• **Activity**
The data below should be retyped exactly, with the pictures left out.

• **Provided records**
┌──
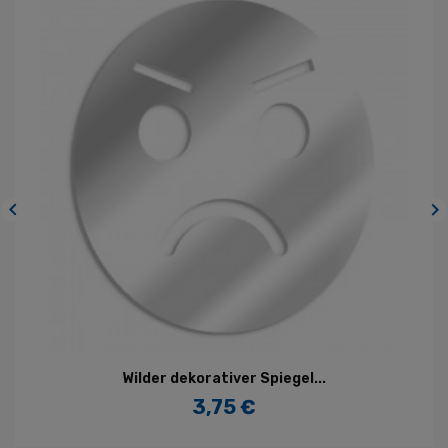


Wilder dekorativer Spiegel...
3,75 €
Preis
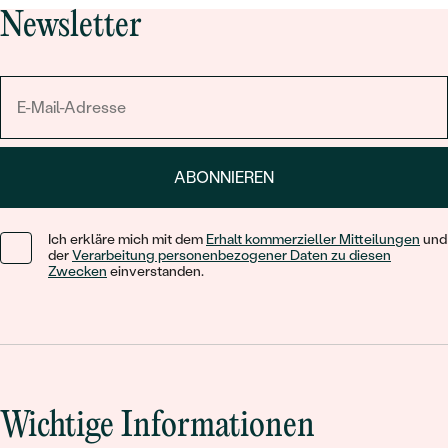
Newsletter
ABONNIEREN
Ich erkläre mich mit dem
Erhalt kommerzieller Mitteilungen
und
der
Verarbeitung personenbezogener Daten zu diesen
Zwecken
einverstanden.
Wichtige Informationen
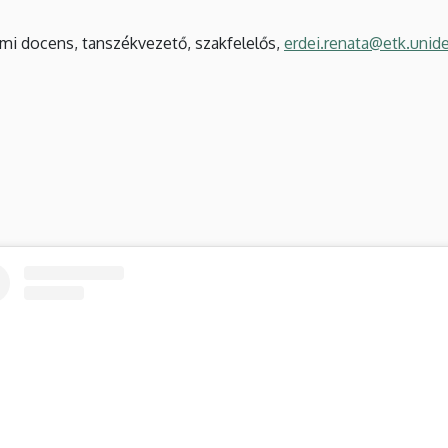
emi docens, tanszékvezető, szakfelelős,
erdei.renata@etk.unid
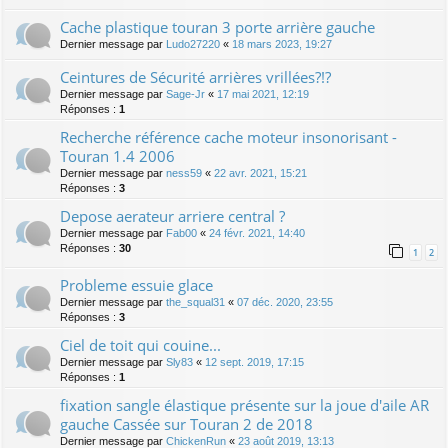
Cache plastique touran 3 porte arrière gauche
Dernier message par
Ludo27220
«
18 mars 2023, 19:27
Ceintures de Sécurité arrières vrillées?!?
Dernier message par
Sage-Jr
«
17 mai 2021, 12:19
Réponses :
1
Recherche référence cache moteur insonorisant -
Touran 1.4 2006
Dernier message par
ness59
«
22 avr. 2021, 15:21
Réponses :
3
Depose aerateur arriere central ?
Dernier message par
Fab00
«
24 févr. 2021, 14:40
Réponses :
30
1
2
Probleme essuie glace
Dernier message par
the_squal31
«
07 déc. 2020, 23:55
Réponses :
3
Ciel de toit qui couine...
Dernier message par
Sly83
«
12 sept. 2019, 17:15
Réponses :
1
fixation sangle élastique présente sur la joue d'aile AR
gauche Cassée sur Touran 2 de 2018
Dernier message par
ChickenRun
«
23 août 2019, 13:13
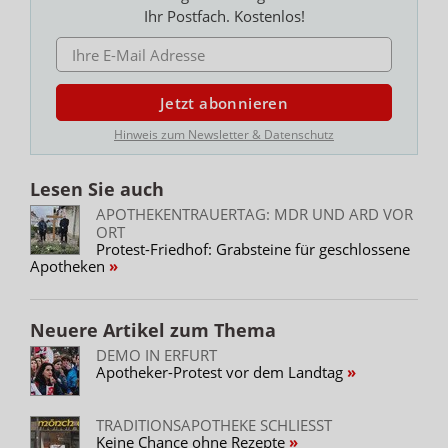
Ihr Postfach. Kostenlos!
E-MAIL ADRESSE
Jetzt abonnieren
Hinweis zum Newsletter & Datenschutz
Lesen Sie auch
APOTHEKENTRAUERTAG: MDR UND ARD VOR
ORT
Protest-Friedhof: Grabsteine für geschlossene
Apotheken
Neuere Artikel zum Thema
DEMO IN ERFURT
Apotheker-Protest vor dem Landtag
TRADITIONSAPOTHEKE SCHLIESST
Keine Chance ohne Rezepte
└──
• **Output of the task**


Wilder dekorativer Spiegel...
3,75 €
Preis
Newsletter
ABONNIEREN
Ich erkläre mich mit dem
Erhalt kommerzieller Mitteilungen
und
der
Verarbeitung personenbezogener Daten zu diesen
Zwecken
einverstanden.
Wichtige Informationen
emi docens, tanszékvezető, szakfelelős,
erdei.renata@etk.unid
Cache plastique touran 3 porte arrière gauche
Dernier message par
Ludo27220
«
18 mars 2023, 19:27
Ceintures de Sécurité arrières vrillées?!?
Dernier message par
Sage-Jr
«
17 mai 2021, 12:19
Réponses :
1
Recherche référence cache moteur insonorisant -
Touran 1.4 2006
Dernier message par
ness59
«
22 avr. 2021, 15:21
Réponses :
3
Depose aerateur arriere central ?
Dernier message par
Fab00
«
24 févr. 2021, 14:40
Réponses :
30
1
2
Probleme essuie glace
Dernier message par
the_squal31
«
07 déc. 2020, 23:55
Réponses :
3
Ciel de toit qui couine...
Dernier message par
Sly83
«
12 sept. 2019, 17:15
Réponses :
1
fixation sangle élastique présente sur la joue d'aile AR
gauche Cassée sur Touran 2 de 2018
Dernier message par
ChickenRun
«
23 août 2019, 13:13
Ihr Postfach. Kostenlos!
E-MAIL ADRESSE
Jetzt abonnieren
Hinweis zum Newsletter & Datenschutz
Lesen Sie auch
APOTHEKENTRAUERTAG: MDR UND ARD VOR
ORT
Protest-Friedhof: Grabsteine für geschlossene
Apotheken
Neuere Artikel zum Thema
DEMO IN ERFURT
Apotheker-Protest vor dem Landtag
TRADITIONSAPOTHEKE SCHLIESST
Keine Chance ohne Rezepte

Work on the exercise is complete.